Process:	Same as the couples_checkcls.csv file, but drop the ClusterID columns. Create a new dataframe with reversed c1 and c2 columns, leave the Category columns unchanged. Then concatenate two dataframe. This is to make sure columne “c1id” covers all IDs with couple.
columns:	c1id,c1region,c1subtype, c2id,c2region,c2subtype, Category01,Category02,Category03,Category04,Category05,Category053

GP41_R13_with_cluster.csv

Process:	read all sample data, filter out R13 subset read cluster datasets, add clusterID columns for each SequenceID
Columns:	original data columns plus the new clusterID columns: ClusterID_01,ClusterID_02,ClusterID_03,ClusterID_04,ClusterID_05,ClusterID_053
Note:	Here the clusterID columns replaces the dropped clusterID columns in couples_category.csv file.

Created data source for mapping¶

Open the Regions image in Illustrator, use the pen tool and trace a path for each region area. Click each path, from menu Window->Attributes, set “image map” to “polygon”, and “URL” an identification you want, e.g. “#R7”. Then from menu File->Save for Web and Devices, save the image map as web html file.
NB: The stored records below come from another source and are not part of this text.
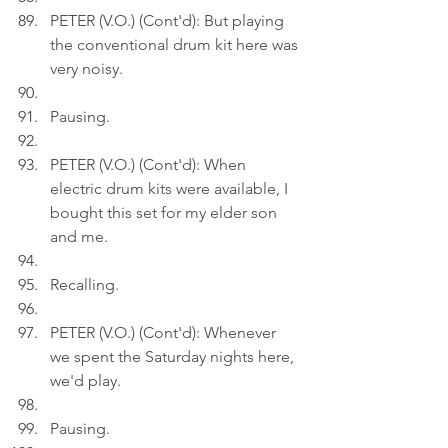
PETER (V.O.) (Cont'd): But playing 
the conventional drum kit here was 
very noisy.
Pausing.
PETER (V.O.) (Cont'd): When 
electric drum kits were available, I 
bought this set for my elder son 
and me.
Recalling.
PETER (V.O.) (Cont'd): Whenever 
we spent the Saturday nights here, 
we'd play.
Pausing.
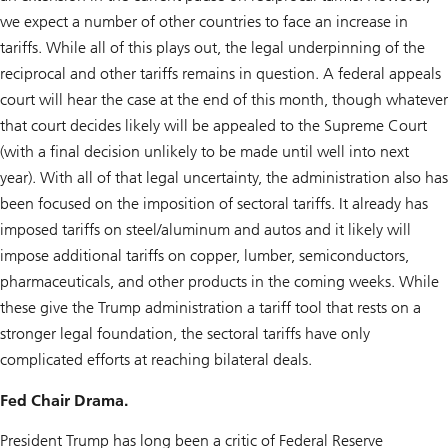
we expect a number of other countries to face an increase in
tariffs. While all of this plays out, the legal underpinning of the
reciprocal and other tariffs remains in question. A federal appeals
court will hear the case at the end of this month, though whatever
that court decides likely will be appealed to the Supreme Court
(with a final decision unlikely to be made until well into next
year). With all of that legal uncertainty, the administration also has
been focused on the imposition of sectoral tariffs. It already has
imposed tariffs on steel/aluminum and autos and it likely will
impose additional tariffs on copper, lumber, semiconductors,
pharmaceuticals, and other products in the coming weeks. While
these give the Trump administration a tariff tool that rests on a
stronger legal foundation, the sectoral tariffs have only
complicated efforts at reaching bilateral deals.
Fed Chair Drama.
President Trump has long been a critic of Federal Reserve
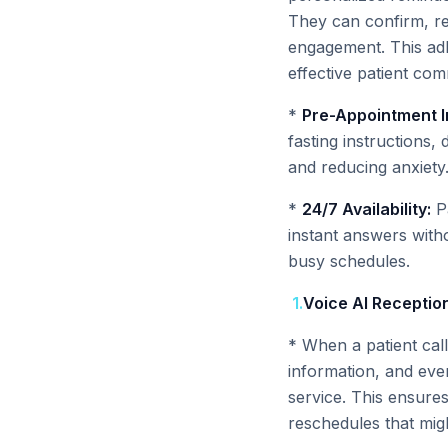
They can confirm, res
engagement. This adh
effective patient com
*
Pre-Appointment I
fasting instructions,
and reducing anxiety
*
24/7 Availability:
Pa
instant answers witho
busy schedules.
1
.
Voice AI Reception
* When a patient calls
information, and eve
service. This ensure
reschedules that mi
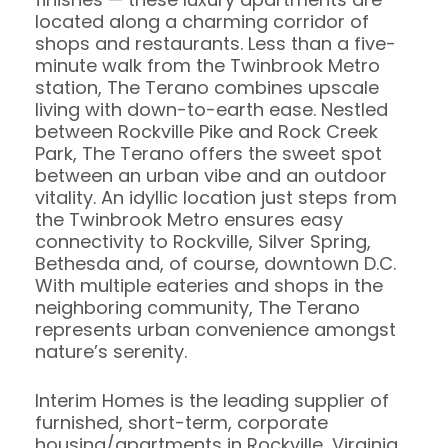
located along a charming corridor of
shops and restaurants. Less than a five-
minute walk from the Twinbrook Metro
station, The Terano combines upscale
living with down-to-earth ease. Nestled
between Rockville Pike and Rock Creek
Park, The Terano offers the sweet spot
between an urban vibe and an outdoor
vitality. An idyllic location just steps from
the Twinbrook Metro ensures easy
connectivity to Rockville, Silver Spring,
Bethesda and, of course, downtown D.C.
With multiple eateries and shops in the
neighboring community, The Terano
represents urban convenience amongst
nature’s serenity.
Interim Homes is the leading supplier of
furnished, short-term, corporate
housing/apartments in Rockville, Virginia.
Open the html file in a text editor, there you can find a list of control points for each path identification (URL). Add the point list for each Region to your csv file, with incrementing PointOrder (start from 1)

file:	region_polygon.csv
columns:	X,Y,Region,PointOrder
X range:	0-668
Y range:	0-669

data join¶

Left join:	GP41_R13_with_cluster.csv (Sequence Name) with GP41_R13_couples_category.csv (c1id), data type: String
Inner join:	GP41_R13_with_cluster.csv (Region) with region_polygon.csv (Region), data type: Number (Whole)

Calculated fields in Tableau¶

coupleInCluster:
hasCouple:	NOTNULL([c2id])
coupleStatus:	IF hasCouple THEN “Couple” ELSE “NoCouple”
	Category==”IN”
coupleInClusterStatus:
	IF coupleInCluster THEN “IN” ELSE “OUT”

Worksheets and Dashboards:¶

Cluster tree map:
	color by “number of records”
Regions filled map:
	plot AVG(X) and AVG(Y), turn “Region” to dimension and set as detail. path by “PointOrder”, color by “number of records”. Also set map as background image.
Subtype Pie chart:
	color by “Subtype”, angle by “number of records”
Subtype bar chart:
	color by “Subtype”, size by “number of records”
hasCouple pie chart:
	color by “hasCouple”, angle by “number of records”
coupleInCluster pie chart:
	color by “coupleInCluster”, angle by “number of records”
dual axis charts:
	Donut chart of “hasCouple/Subtype” dual axis Donut chart of “coupleInCluster/Subtype” dual axis

Stories¶

Answer the questions:

What’s the most affected Region, and what’s the least?
Explore subType distribution among regions
For each cluster, do the subtype distribution change?
For each cluster, how many couples get into the same cluster?